Spring buds on the sagebrush steppe are popping up weeks ahead of schedule. The same goes for the green up of aspen trees in the Tetons, both after this winter’s record-breaking warmth continued into spring.
Charlotte Cadow, a sagebrush ecologist for the Wyoming chapter of The Nature Conservancy documented sagebrush buttercups in the Nelson Knoll area of Grand Teton National Park in March, 38 days earlier than the average bloom date from the 1970s and about 21 days before 2016-2022 averages.
“It was an exciting opportunity to get out and see plants flowering in March,” Cadow said. “But also a little startling to see just how early we’re starting to see our native plant community respond.”
Her colleague, Trevor Bloom, is a PhD candidate studying this phenomenon and its ties to climate change at the University of Wyoming.
After a warm, rainy start to winter and a midseason dryspell, he saw something he didn’t expect in the backyard of his Jackson home.
“I took some samples of aspen trees that were budding on Jan. 31, in the middle of winter,” Bloom said, “which is absolutely wild.”
That same tree would reach full flower by March 22, Bloom said.
Bloom’s dissertation is in phenology, a field of study that looks at the seasonal timing of plant activity in relation to the climate. Both researchers said this year’s early bloom can be tied to the early snowmelt. The Teton region broke heat records all winter, including the warmest March days to date.

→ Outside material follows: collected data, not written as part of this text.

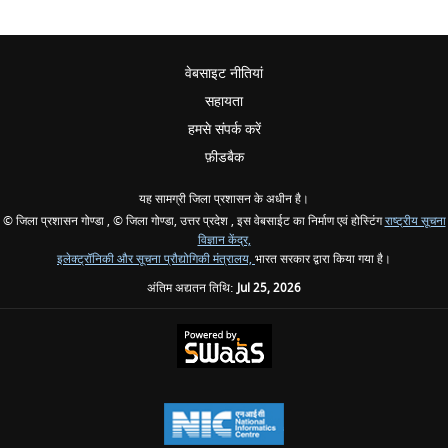
वेबसाइट नीतियां
सहायता
हमसे संपर्क करें
फ़ीडबैक
यह सामग्री जिला प्रशासन के अधीन है।
© जिला प्रशासन गोण्डा , © जिला गोण्डा, उत्तर प्रदेश , इस वेबसाईट का निर्माण एवं होस्टिंग
राष्ट्रीय सूचना
विज्ञान केंद्र,
इलेक्ट्रॉनिकी और सूचना प्रौद्योगिकी मंत्रालय,
भारत सरकार द्वारा किया गया है।
अंतिम अद्यतन तिथि:
Jul 25, 2026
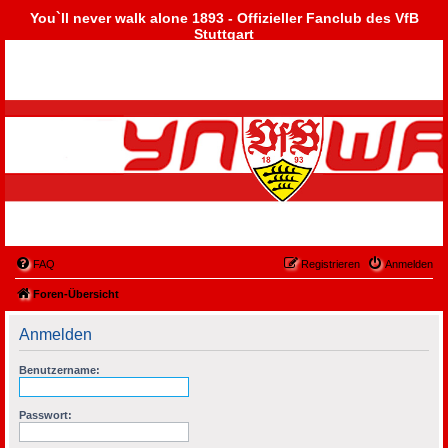
You`ll never walk alone 1893 - Offizieller Fanclub des VfB
Stuttgart
FAQ
Registrieren
Anmelden
Foren-Übersicht
Anmelden
Benutzername:
Passwort:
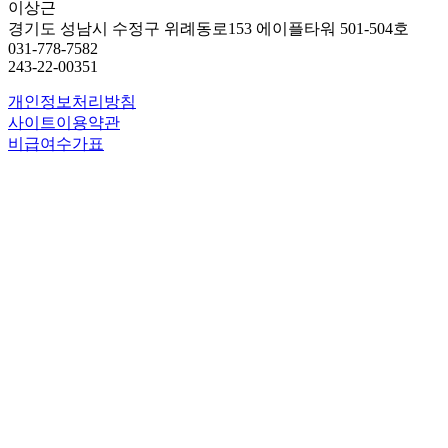
이상근
경기도 성남시 수정구 위례동로153 에이플타워 501-504호
031-778-7582
243-22-00351
개인정보처리방침
사이트이용약관
비급여수가표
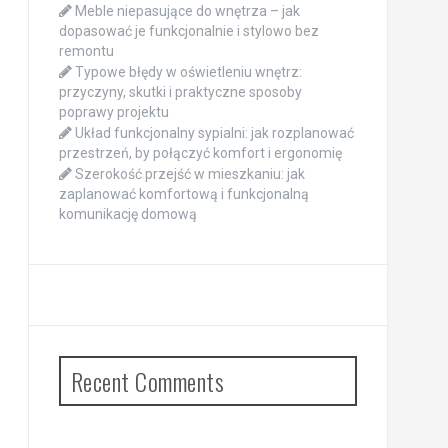
Meble niepasujące do wnętrza – jak
dopasować je funkcjonalnie i stylowo bez
remontu
Typowe błędy w oświetleniu wnętrz:
przyczyny, skutki i praktyczne sposoby
poprawy projektu
Układ funkcjonalny sypialni: jak rozplanować
przestrzeń, by połączyć komfort i ergonomię
Szerokość przejść w mieszkaniu: jak
zaplanować komfortową i funkcjonalną
komunikację domową
Recent Comments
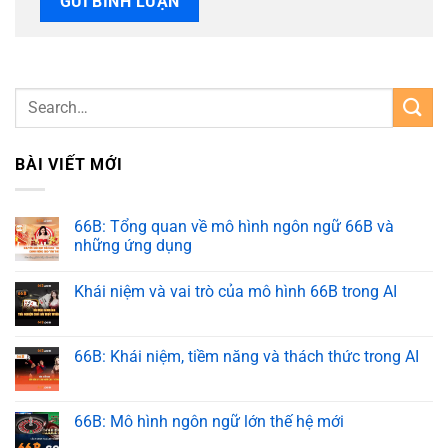
BÀI VIẾT MỚI
66B: Tổng quan về mô hình ngôn ngữ 66B và
những ứng dụng
Khái niệm và vai trò của mô hình 66B trong AI
66B: Khái niệm, tiềm năng và thách thức trong AI
66B: Mô hình ngôn ngữ lớn thế hệ mới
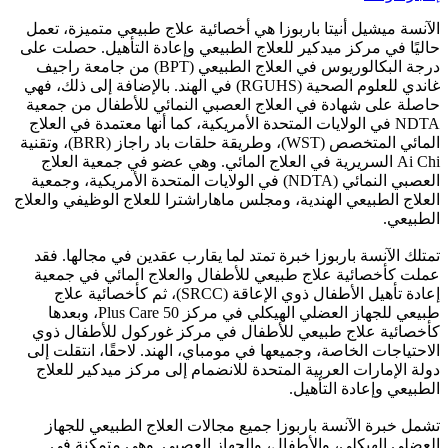
الآنسة ميشيل أنيتا باربوزا هي أخصائية علاج طبيعي متميزة، تعمل
حاليًا في مركز ميدكير للعلاج الطبيعي وإعادة التأهيل. حصلت على
درجة البكالوريوس في العلاج الطبيعي (BPT) من جامعة راجيف
غاندي للعلوم الصحية (RGUHS) في الهند. بالإضافة إلى ذلك، فهي
حاصلة على شهادة في العلاج العصبي النمائي للأطفال من جمعية
NDTA في الولايات المتحدة الأمريكية، كما أنها معتمدة في العلاج
المائي المتخصص (WST)، وطريقة حلقات باد راجاز (BRR)، وتقنية
Ai Chi السريرية في العلاج المائي. وهي عضو في جمعية العلاج
العصبي النمائي (NDTA) في الولايات المتحدة الأمريكية، وجمعية
العلاج الطبيعي الهندية، ومجلس ماهاراشترا للعلاج الوظيفي والعلاج
الطبيعي.
تمتلك الآنسة باربوزا خبرة تمتد لما يقارب عقدين في مجالها. فقد
عملت كأخصائية علاج طبيعي للأطفال والعلاج المائي في جمعية
إعادة تأهيل الأطفال ذوي الإعاقة (SRCC)، ثم كأخصائية علاج
طبيعي للجهاز العضلي الهيكلي في مركز 50 Plus Care، وبعدها
كأخصائية علاج طبيعي للأطفال في مركز غوركول للأطفال ذوي
الاحتياجات الخاصة، وجميعها في مومباي، الهند. لاحقًا، انتقلت إلى
دولة الإمارات العربية المتحدة للانضمام إلى مركز ميدكير للعلاج
الطبيعي وإعادة التأهيل.
تشمل خبرة الآنسة باربوزا جميع مجالات العلاج الطبيعي للجهاز
العضلي الهيكلي، والأطفال، والجهاز العصبي. وهي متمكنة في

“Springtime temperatures can really prompt earlier snowmelt like we saw this year,” Cadow said. “That combination of warm temperatures, reduced snowmelt and still available moisture in the soil allows the plants to respond.”
Cadow and Bloom reference data from the Blacktail Butte area of the park that the Craighead family, well-known ecologists, collected in the 1970s.
“In general, [Frank Craighead] was seeing aspens start to bud about May 8 and leaf out near the end of May,” Bloom said. “To think that we’re seeing aspens start to leaf out on April 10 is actually pretty mind blowing.”
Bloom picked up data collection where the Craigheads left off. He said this year’s bloom has not only outpaced the benchmarks set five decades ago, but are still weeks ahead of his records from 2016 to 2022.
This year, researchers also documented sagebrush buttercup and turkey peas up to three weeks ahead of Bloom’s latest dataset.